El jefe de la Inteligencia ruandesa se niega a ser extraditado a España

Publicado 25/06/2015 17:09:34CET

LONDRES, 25 Jun. (Reuters/EP) -

El jefe de la Inteligencia ruandesa, Karenzi Karake, ha informado este jueves a un tribunal de Londres que no acepta ser extraditado a España, donde está acusado de participar en asesinatos de represalia tras el genocidio en su país en 1994.

La Policía británica arrestó a Karake, de 54 años, en el aeropuerto de Heathrow el sábado en virtud de una orden de arresto emitida por España y desde entonces le ha mantenido bajo custodia.

Vestido con un traje verde y amarillo, Karake ha agradecido los gripos de apoyo de sus partidarios, que han abarrotado la zona para el público en el Tribunal de Magistrados de Westminster.

Preguntado sobre si consentía su extradición, Karake ha dicho desde el estrado: "no lo hago". Cherie Blaier, la esposa abogada del exprimer ministro Tony Blair, ha asesorado al equipo defensor de Karake, que ha solicitado con éxito su puesta en libertad bajo fianza a la espera de la vista para la extradición en octubre.
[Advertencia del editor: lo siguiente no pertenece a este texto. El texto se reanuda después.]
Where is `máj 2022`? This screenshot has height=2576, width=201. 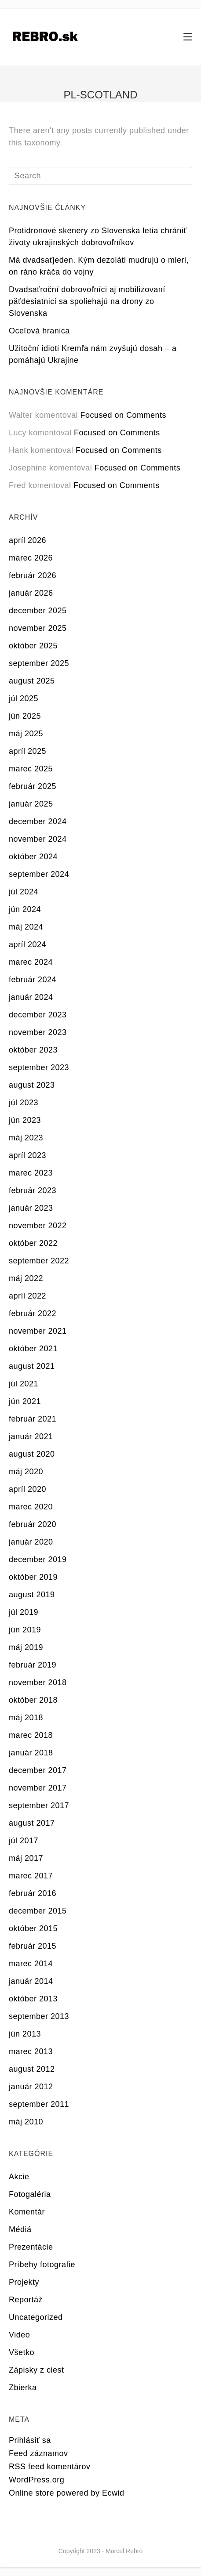 máj 2022 is located at coordinates (26, 1278).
El juez de distrito Quentin Purdy ha fijado como condiciones de la liberación una fianza de un millón de libras, restricciones de movimientos y la entrega de su pasaporte.

El juez de la Audiencia Nacional Fernando Andreu emitió una orden de arresto en 2008 contra Karake para que declare en el marco de la causa en la que se investiga el genocidio de más de cuatro millones de ruandeses en los años noventa del siglo XX, la mayoría hutus, así como el asesinato de nueve españoles.

Andreu concluyó en septiembre de 2014 esta investigación, en la que están procesados desde 2008 un total de 40 altos y ex altos cargos del país. Tras la limitación de la justicia universal, la Sala de lo Penal archivó la causa contra 11 de los procesados a los que no se atribuían delitos de terrorismo aunque el auto está recurrido ante el Tribunal Supremo por las víctimas.

Entre las víctimas del genocidio se encontraban nueve españoles, seis de ellos religiosos y otros tres que trabajaban para la ONG Médicos del Mundo. Sus muertes se produjeron en campos de refugiados, donde trabajaban y "denunciaban los abusos sufrían los desplazados de guerra", según señalaba el auto.